En una noche oscura,
con ansias en amores inflamada,
(¡oh dichosa ventura!)
salí sin ser notada,
estando ya mi casa sosegada. 
Para, en días más largos que anuncian la llegada de la primavera, añore verla al natural, tras las tapias de los muros conventuales, mientras los recita al fraile carcelero, el único que escucha, versos que llevan el tono de El cantar de los cantares y transmiten, en parte, lo inefable de la experiencia mística mientras un fraile moribundo y agonizante le dice que oyó hablar de él a Teresa de Ávila, al referirse a él como a un santo, una forma de agradecerle el acompañamiento a un buen morir, para después Juan volver a su poesía:
¡oh noche que juntaste
amado con amada…
!
Momento en que aparece ante sus ojos la Virgen María, quien lo invita a irse, a marcharse, a fugarse del convento, para realizar su proyecto allende la celda, a la que estaba condenado, consejo que el fraile sigue sin dilación para llevarnos a un mundo luminoso.

Gracias a Carlos Saura y Juan Diego podemos palpar con bastante intensidad la vivencia del sentimiento religioso, tan determinante en la vida de Fray Juan de Santo Matía, a quien vemos enfrentado con su conciencia, sus pulsiones, su ascetismo, al adentrarnos en la interioridad de un alma, que llega casi a un desapego metafísico, en el sentido que usara este concepto Paul Claudel  en Un poeta mira la cruz. [10]

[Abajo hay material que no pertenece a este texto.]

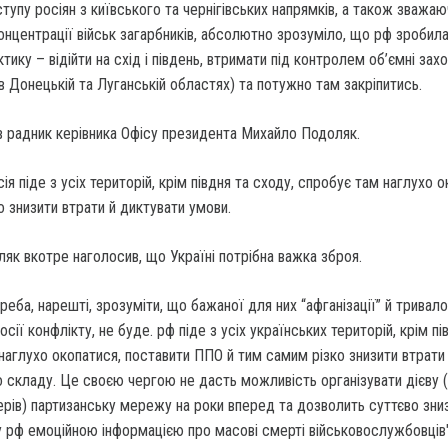
тупу росіян з київського та чернігівських напрямків, а також зважаю
онцентрації військ загарбників, абсолютно зрозуміло, що рф зробил
тику – відійти на схід і південь, втримати під контролем об’ємні зах
 в Донецькій та Луганській областях) та потужно там закріпитись.
в радник керівника Офісу президента Михайло Подоляк.
ія піде з усіх територій, крім півдня та сходу, спробує там наглухо о
о знизити втрати й диктувати умови.
к вкотре наголосив, що Україні потрібна важка зброя.
еба, нарешті, зрозуміти, що бажаної для них “афганізації” й тривало
ії конфлікту, не буде. рф піде з усіх українських територій, крім пі
наглухо окопатися, поставити ППО й тим самим різко знизити втрати
о складу. Це своєю чергою не дасть можливість організувати дієву 
рів) партизанську мережу на роки вперед та дозволить суттєво зни
у рф емоційною інформацією про масові смерті військовослужбовців"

Con Saura y Diego asistimos a una bellísima dramatizacíón lírica de la vivencia religiosa que nos lleva por los caminos de la experiencia interior; sin duda, Saura encuentra en Diego un maravilloso colaborador, quien ocupa un lugar privilegiado en la creación sauriana, ya que casi toda la cinta se centra en él, rodeado de un ambiente en el que pueden ser contrastados los valores religiosoz y el sentimiento trágico de la vida, uno en el que Juan de la Cruz se convierte en un digno antecesor de don Miguel de Unamuno, sin verismos rosados, sino más bien con un crudeza negra, pura y dura, que nos habla de la complejidad del alma humana, lo que nos demuestra, una vez más que Carlos Saura es un excelente director de actores, que en este caso con un guión y una realización bastante ascéticos, que sólo se rompen con el barroquismo surrealista de las apariciones y en su conjunto logra ofrecernos a los espectadores todo un acontecimiento artístico como lo confirman los premios y las nominaciones a ellos.

Notas:

[1] Ayfré, A. Dios en el cine. Editorial Rialp, Madrid, 1958, 220 pp.

[2] Camus, A. El hombre rebelde en Obras Completas (t. II), 3ª. ed., Editorial Aguilar,  México,  1968, pp 585-870.

[3] Clair, R. Conferencia a los amigos del cine, 20 de noviembre de 1924.

[4] Freud, S. Psicología de las masas y análisis del yo en Obras Completas (t. XVIII). Amorrortu editores, Buenos Aires, 1976, pp 63-136

[5]  Gregori, A. El cine español según sus directores. Cátedra, Madrid, 2009, pp. 580-597.

[6]  Menzies Lyth, I. La contribución de Bion a pensar sobre grupos. Area 3. Publicación de la Asociación para el Estudio de Temas Grupales Psicosociales e Institucionales. http://www.area3.org.es/htmlsite/productdetails.asp?id=30

[7] Eco, U. El nombre de la rosa. Editorial Lumen, Barcelona, 2010, 752 pp.

[8] Kierkegaard, S. Temor y temblor. Editorial Losada, Buenos Aires, 2004, 148 pp.

[9]   Edelvives. El santo de cada día. Tomo VI. Noviembre y Diciembre. Editorial Luis Vives, S.A. Zaragoza, 1949, p. 248

[10] Claudel, P. Un poéte regarde la croix. Gallimard, París,  1938, 292 pp.